WASHINGTON — Though President Obama last week said the spate of government programs helping banks was comparable to a "root canal," there can be little doubt that a key part of those efforts — the Federal Reserve Board's multiple liquidity facilities — was vital in staving off economic collapse.
As the central bank begins today to end several of those programs, including those that purchased commercial paper and gave money to big Wall Street firms, most observers agree the moves were both creative and effective.
"The Fed was very agile and was able to meet the needs of the markets very well," said Song Won Sohn, a lecturer in business and economics at California State University Channel Islands. "This is one of the responsibilities the Fed has, and they performed it perfectly."

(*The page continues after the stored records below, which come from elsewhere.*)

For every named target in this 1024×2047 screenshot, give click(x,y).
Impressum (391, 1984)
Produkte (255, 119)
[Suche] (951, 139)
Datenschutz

By the time the financial crisis was in full swing, the Fed was running nearly a dozen facilities and lent billions to investment banks, corporations and commercial banks.
The programs, which were largely authorized by Section 13-3 of the Federal Reserve Act, crystallized for the world just how much power resides in the Fed. But the aggressive lending nearly derailed Chairman Ben Bernanke's bid for a second term running the central bank. And as the Fed begins its most significant pullback from financial markets to date, there are likely to be some long-term costs. When another crisis surfaces sometime in the future, even if it does not match the depth of the current turmoil, investors, banks and others will expect similar actions from the Fed, observers said. "We've created a huge moral-hazard issue from this crisis," said Kevin Jacques, who chairs the finance department at Baldwin-Wallace College. "The moral hazard is effectively never going away."
The Fed did not comment for this story, but Mark Calabria, the director of financial regulation studies at the Cato Institute, said the central bank created a bad precedent by essentially usurping Congress and creating programs that amount to fiscal policy.
"This was an inappropriate use of the Fed's power," Calabria said. "These were all things that Congress could have and should have done."
It is difficult to pinpoint which programs were most successful. The Primary Dealer Credit Facility, which made loans through the discount window to investment banks, lent nearly $134 billion in the middle of October 2008 but has rested at zero for the past several months. The commercial paper facility, which helped companies roll over their short-term debt, topped out at $350 billion but rested at $8.6 billion on Wednesday.
Meanwhile, the Money Market Investor Funding Facility, a form of support for money market mutual funds, never attracted a dime of business and was allowed to expire last year.
"On aggregate, there's no question the programs were successful in moving us away from the brink of disaster," said Robin Lumsdaine, a professor at American University's Kogod School of Business and a former Fed official. "In retrospect, one might be tempted to look back and say, 'This one was more popular,' or 'This one had greater effect,' but that is the benefit of hindsight. At the times these programs were introduced, there were enormous and urgent liquidity challenges coming from all directions. It required a multipronged approach."
Though financial markets remain skittish, most observers said the Fed's pullback would not panic Wall Street, especially since many of the programs have fallen into disuse in recent months. In its first policy statement of the year, the Fed said Wednesday that it stands "prepared to modify these plans if necessary."
"It's appropriate that these programs are winding down," Lumsdaine said. "Many of them were initiated under 13-3 and hence were always intended to be temporary."
As of today, four programs are shutting down: the Asset-Backed Commercial Paper Money Market Mutual Fund Liquidity Facility, the Commercial Paper Funding Facility, the Primary Dealer Credit Facility and the Term Securities Loan Facility.
The Fed still has two major programs running. It plans to end its purchases of debt and mortgage-backed securities from the government-sponsored enterprises by the end of March. The Term Asset-Backed Securities Loan Facility will expire at the same time.